The probability distribution of discrete variables is known as the probability mass function.

CDF -Cumulative Distribution Function

CDF is used to calculate the cumulative probability for a given random variable (X)

Example. What is the probability of getting values less than or equal to 4, while rolling a dice? P(X≤4)

P(X≤4) =0.67 .

CDF for a discrete variable [Image by Author]

PDF — Probability density function

The probability distribution of continuous variables is known as the probability density function.

Example: Probability of weight of students in a class.

The probability density function for continuous variable [Image by Author]

CDF for continuous random variable [Image by Author]

4.Expected value

The expected value is the mean of the random variable

E(P(X))= X * P(X)

Example: What is the expected value while rolling a dice?

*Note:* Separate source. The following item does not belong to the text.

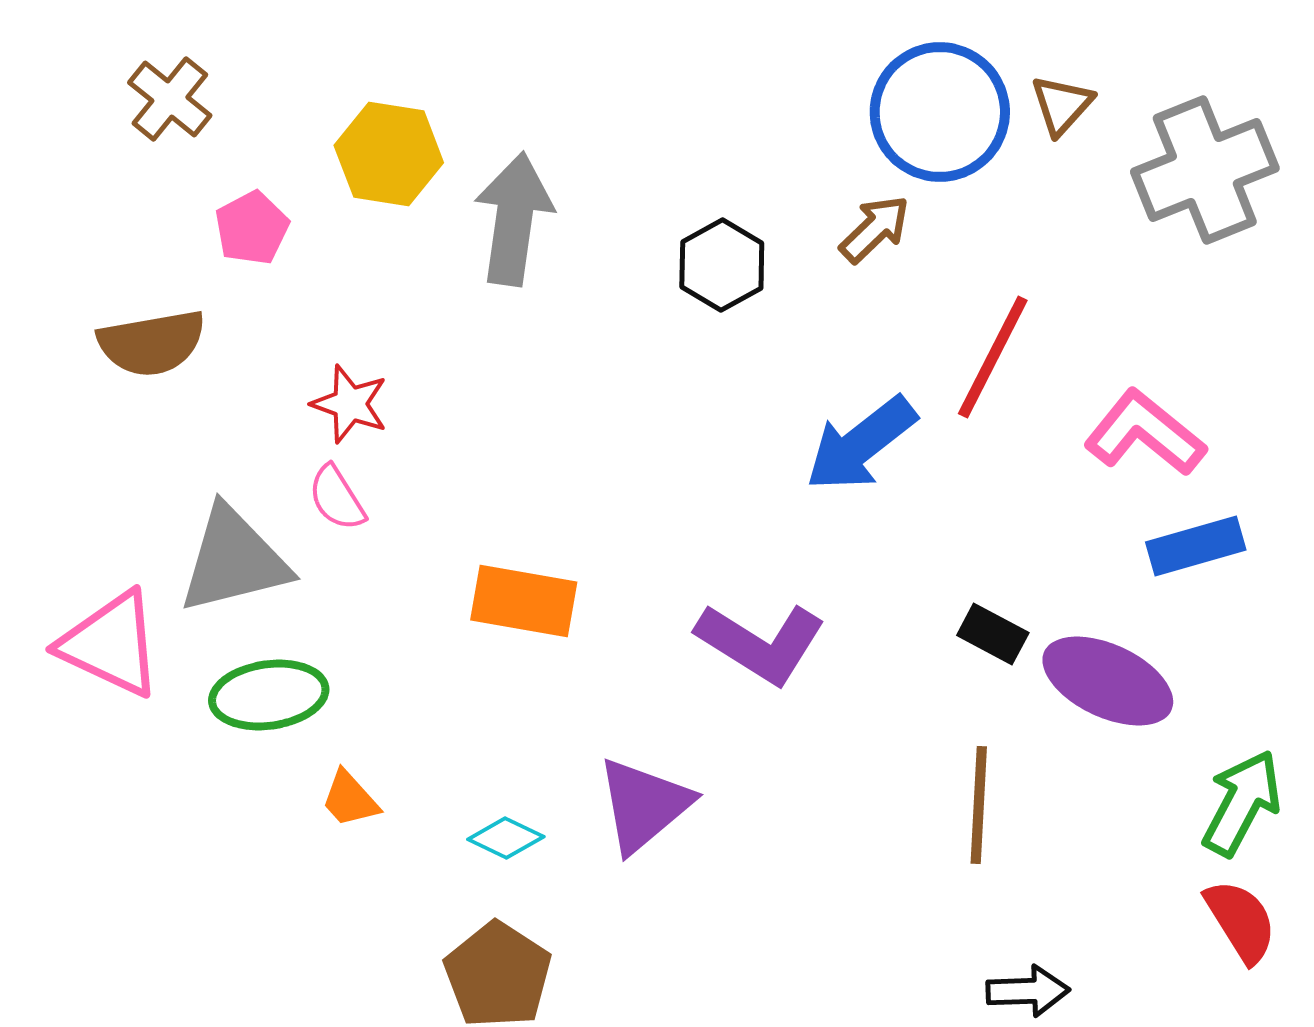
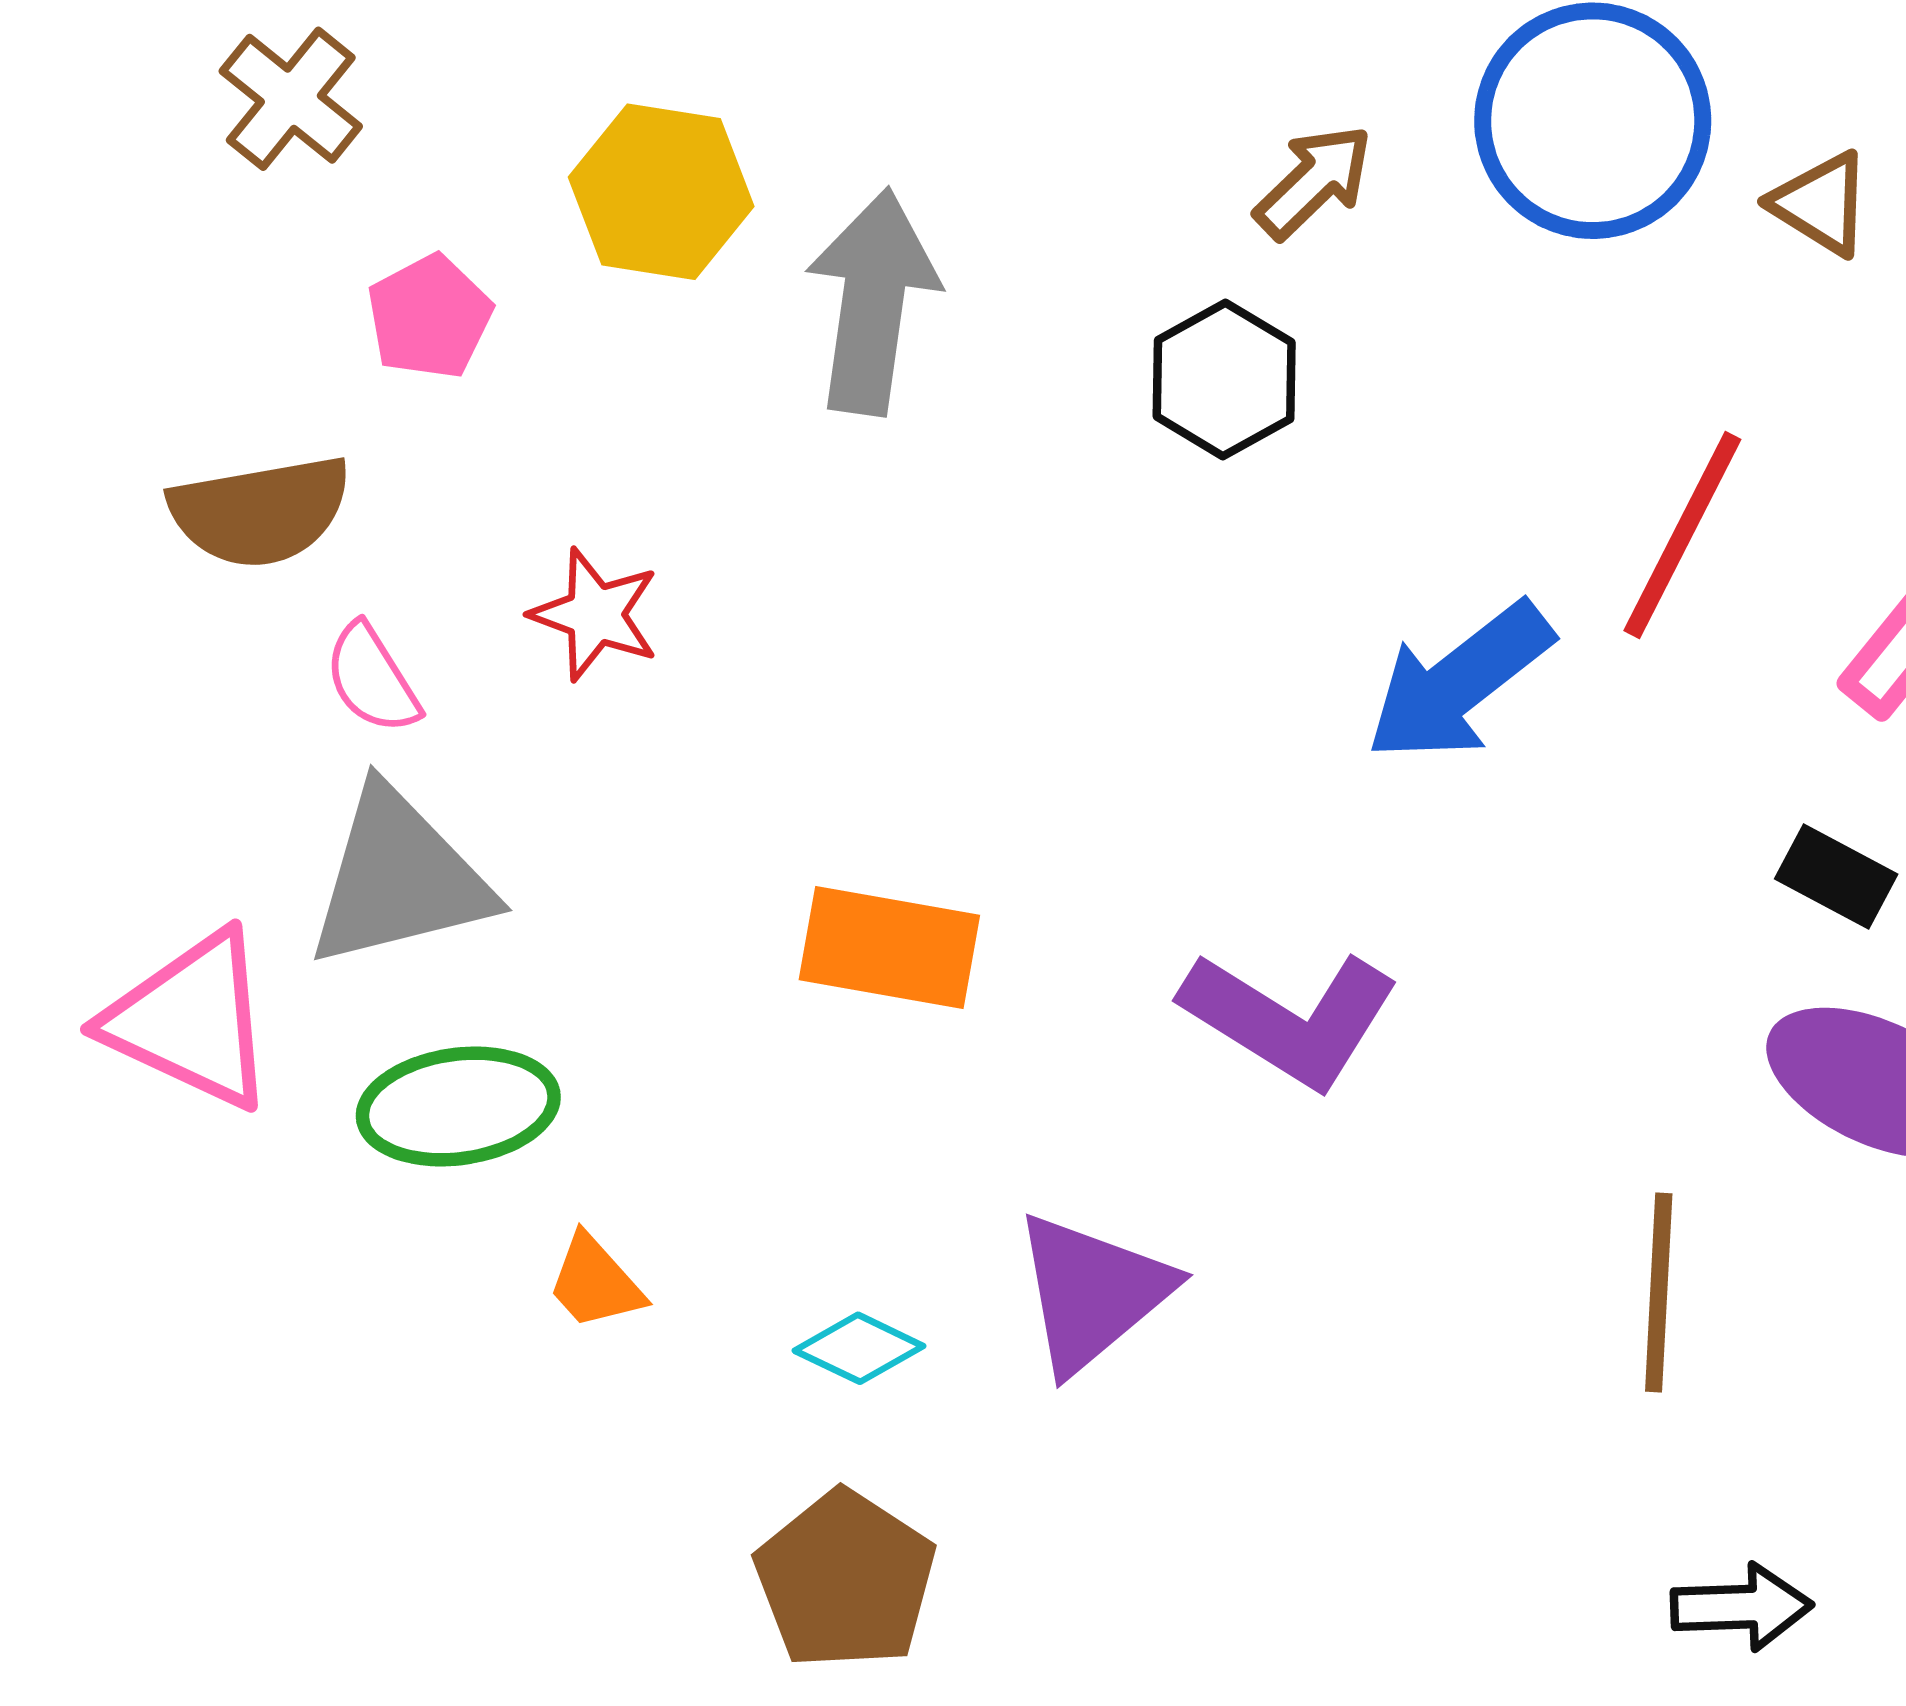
brown triangle: (1062, 105) -> (1821, 204), moved, turned -40
brown arrow: (875, 229) -> (1314, 182), moved
pink semicircle: (337, 498) -> (372, 679), moved
black rectangle: (993, 634) -> (1836, 877), moved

Random variables → X={1,2,3,4,5,6}

Probability distribution → P(X=x)=1/6

[x can be 1 or 2 or 3 or 4 or 5 or 6]

Expected Value → E(P(X))=1/6*1 + 1/6*2 + 1/6*3 +1/6*4 +1/6*5 +1/6*6

5. Independent Events vs Mutually Exclusive Events vs Dependent Events

Mutually Exclusive Events:

Event A and Event B are said to be mutually exclusive if they have no common outcomes and both can’t occur at the same time.

P( A and B )=0

Example:

Event A= Drawing a King from a deck of cards
Event B= Drawing a Queen from a deck of cards

Mutually Exclusive and Collectively Exhaustive Events:

The sum of probabilities of mutually exclusive and collectively exhaustive events is 1.

Example: Throwing a fair coin.

A → Getting Head
B → Getting Tail

Both events A and B are mutually exclusive and collectively exhaustive events. The sum of probabilities of both the events is 1.

P(A)+P(B)=1

Independent Events

Event A and Event B are said to be independent if the occurrence of event A is not dependent on the occurrence of event B.

P(A and B)=P(A) * P(B)
Probability of getting 2 heads in a row = 1/2 * 1/2 =1/4

[Probability of getting heads in the second trial is not affected by the probability of getting heads in the first trial.

Dependent Events

Event A and Event B are said to be dependent if the occurrence of event A affects the occurrence of event B.

P(A and B) = P(A|B) P(B)

P(A) → Probability of drawing a King =4/52
P(B) → Probability of drawing a red card =26/52

P(A and B) → Probability of drawing a King and Red card =2/52

Let’s calculate using the formula:

P( A and B) =P(A|B) * P(B)

P(A|B)=Probability of drawing a king given red card = 2/26
P(B)= Probability of getting red card = 26/52

P(A and B)= 2/26 * 26/52 =2/52

6. Joint Probability vs Marginal Probability vs Conditional Probability vs Union Probability

Joint Probability — P( A and B)

Probability of A and B occurring.

Joint Probability for different events [Image by Author]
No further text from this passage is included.